Humanities and arts honorands. President Barack Obama in February conferred the National Humanities Medal on faculty members Robert Darnton, Pforzheimer University Professor and University Librarian, and Amartya Sen, Lamont University Professor, economist, philosopher, and Nobel laureate. Other recipients included alumni John Ashbery ’49, Litt.D. ’01, the poet, and Andrew Delbanco ’73, Ph.D. ’80, Levin professor in the humanities at Columbia; and former faculty member Kwame Anthony Appiah, a moral philosopher now at Princeton, and pianist and music scholar Charles Rosen, the Charles Eliot Norton lecturer at Harvard in 1980-81. Overseer Emily Rauh Pulitzer, A.M. ’63, a scholar and supporter of contemporary art—and a lead benefactor in the renovation of the Fogg Art Museum (to which she gave $45 million and 31 works of modern and contemporary art in 2008)—received the National Medal of Arts.

Common rooms by the college. As the College begins renewal of the undergraduate Houses (renovation of Old Quincy starts this June), basement spaces will be transformed into practice rooms, social areas, and a “smart” classroom—eliminating summer-storage space. Administrators announced in February that the College will provide furniture for students’ common rooms as each House is renovated, sparing undergraduates from making such purchases—and reducing the volume of possessions stored each summer. Remaining needs will be met by contracting with vendors for off-site storage at discounted bulk rates.
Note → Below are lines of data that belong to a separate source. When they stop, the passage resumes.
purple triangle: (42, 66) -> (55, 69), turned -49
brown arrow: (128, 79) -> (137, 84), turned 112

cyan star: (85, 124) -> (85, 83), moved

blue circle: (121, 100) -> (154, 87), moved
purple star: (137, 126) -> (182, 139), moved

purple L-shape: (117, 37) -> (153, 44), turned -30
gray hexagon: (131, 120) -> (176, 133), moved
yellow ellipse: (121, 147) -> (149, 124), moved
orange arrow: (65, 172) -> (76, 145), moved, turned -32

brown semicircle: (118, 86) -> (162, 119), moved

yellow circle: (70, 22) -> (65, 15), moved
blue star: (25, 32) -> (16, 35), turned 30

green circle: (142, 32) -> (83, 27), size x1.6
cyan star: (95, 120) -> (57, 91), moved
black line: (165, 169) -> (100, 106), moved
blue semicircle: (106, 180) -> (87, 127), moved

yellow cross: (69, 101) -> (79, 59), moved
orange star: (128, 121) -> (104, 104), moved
Engineers elevated. Two faculty members have been elected to the National Academy of Engineering: George M. Church, professor of genetics and director of the Lipper Center for Computational Genetics at Harvard Medical School, for work on technologies for sequencing the human genome and discoveries in DNA synthesis and assembly; and William W. George, professor of management practice at Harvard Business School, for applying engineering principles to manufacturing in healthcare (he was chairman and CEO of Medtronic). Church’s work was profiled in “DNA as Data” and “Life: The Edited Version.” George was featured in “An Education in Ethics.”
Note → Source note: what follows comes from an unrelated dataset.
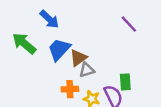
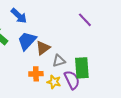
gray triangle: (87, 70) -> (59, 61), moved
green rectangle: (125, 82) -> (82, 68), size x1.5

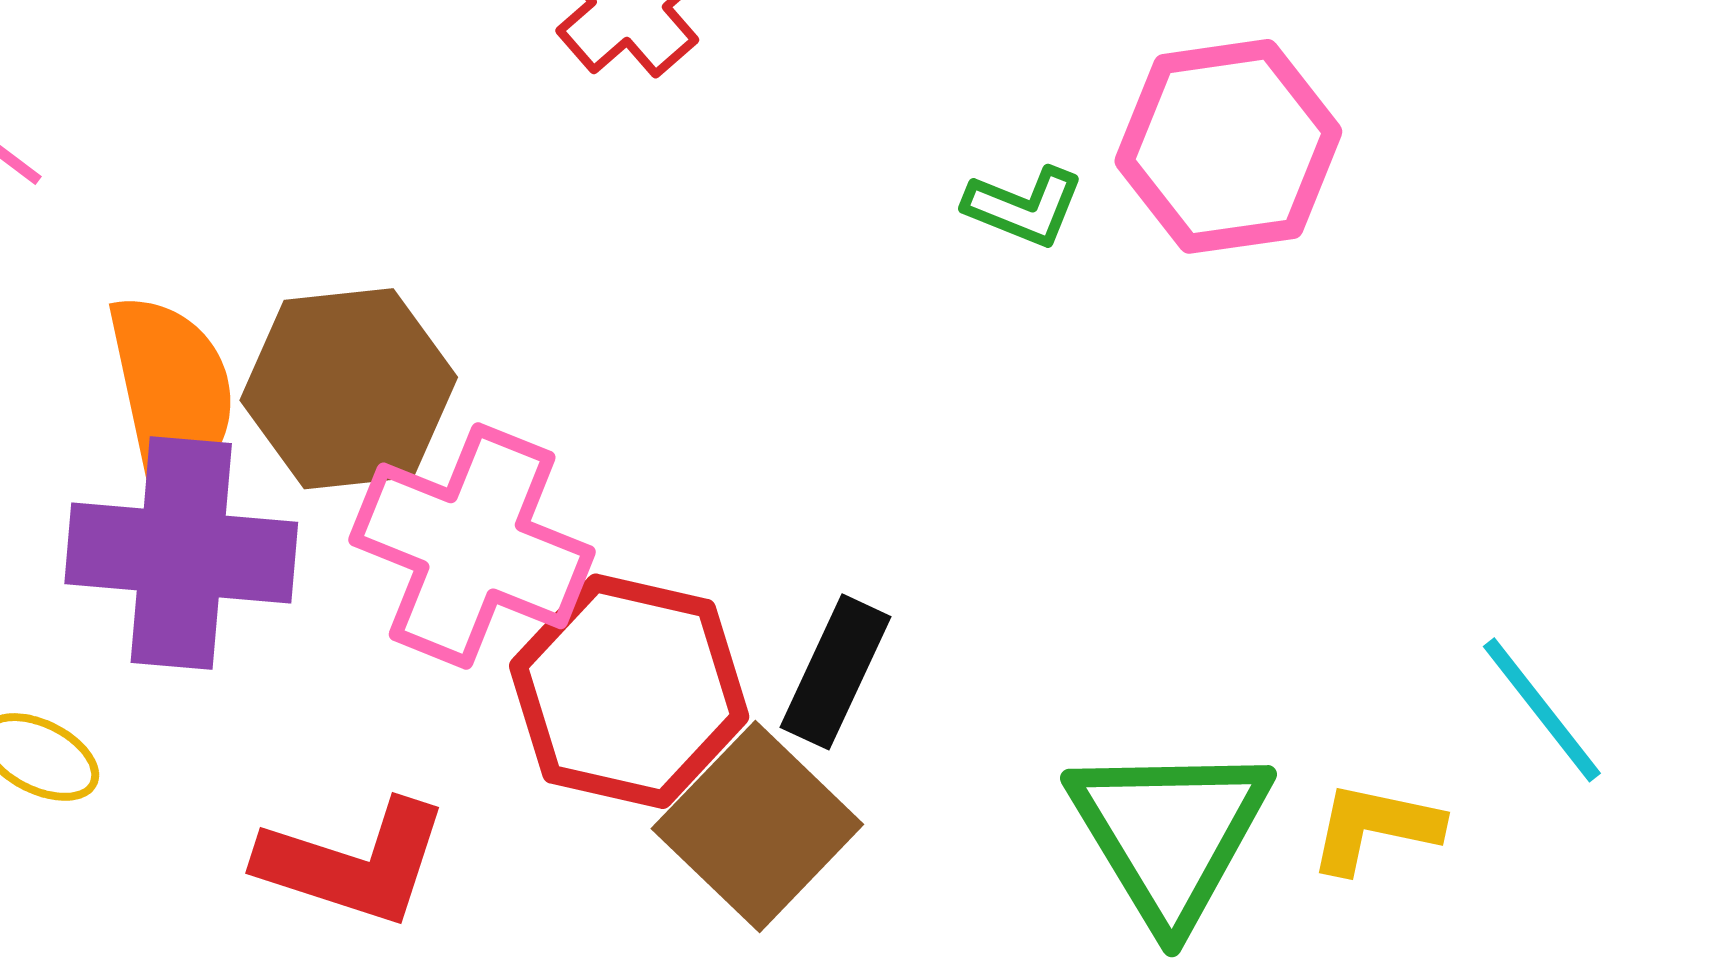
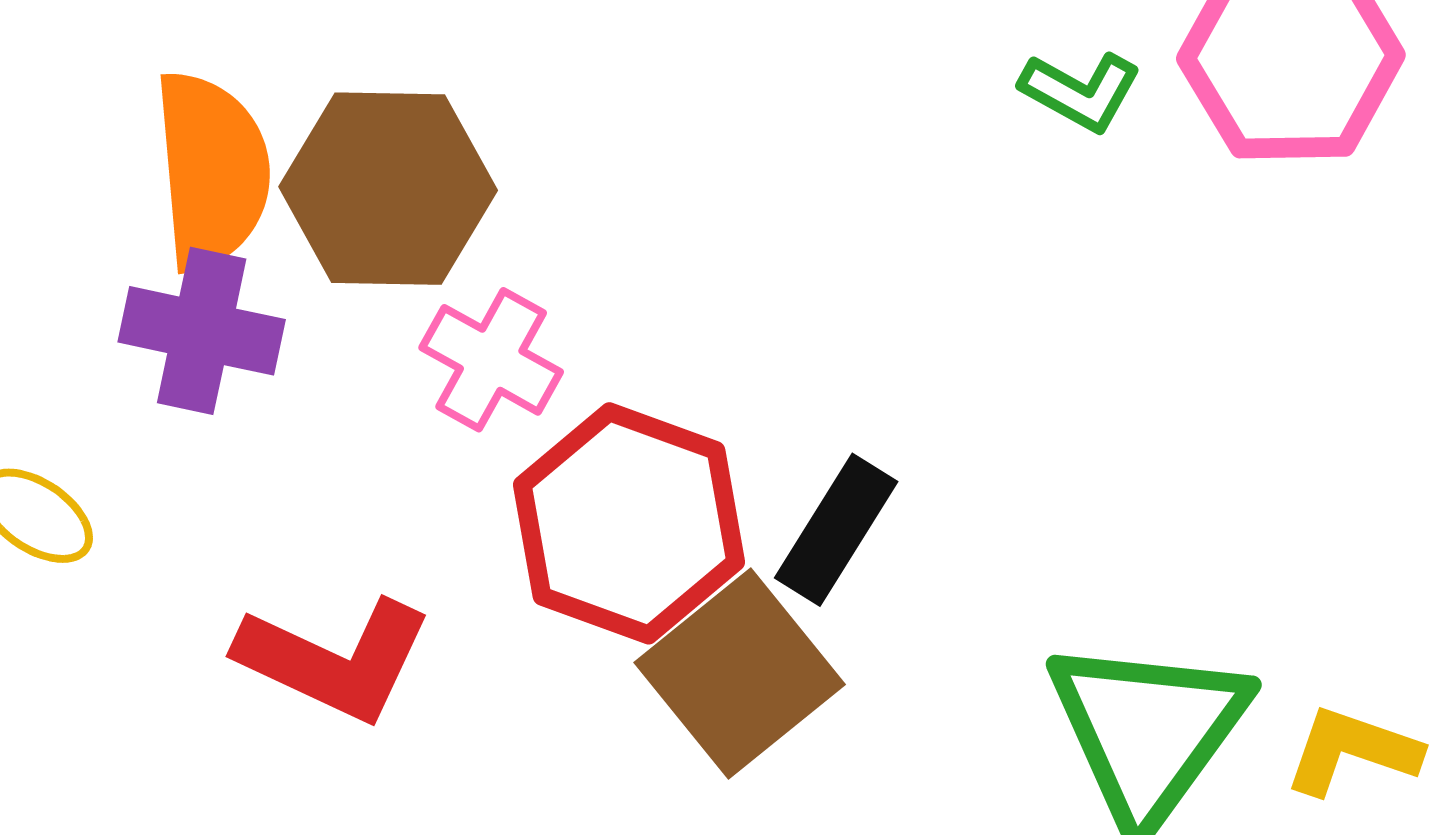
pink cross: (472, 546) -> (491, 360), size x0.6
purple cross: (181, 553) -> (202, 331), size x0.7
Miscellany. Three Harvard affiliates won National Book Critics Circle awards on March 8: Maya Jasanoff, professor of history (see "Focus on the Future"), in general nonfiction for Liberty’s Exiles: American Loyalists in the Revolutionary World; Edith Pearlman ’57, a distinguished writer of short stories, in fiction for her newest collection, Binocular Vision: New and Selected Stories; and Robert B. Silvers, Litt.D. ’07, founding editor of The New York Review of Books, who received a lifetime achievement award.…The National Science Foundation has conferred its Waterman Award, for outstanding researchers under the age of 35, on associate professor of electrical engineering Robert Wood (see "Focus on the Future"); it comes with a $1-million, five-year grant to support his work on microrobotics, featured in “Tinker, Tailor, Robot, Fly”…Professor of law and of computer science Jonathan Zittrain, co-director of the Berkman Center for Internet & Society, will become Harvard Law School’s vice-dean of library and information resources.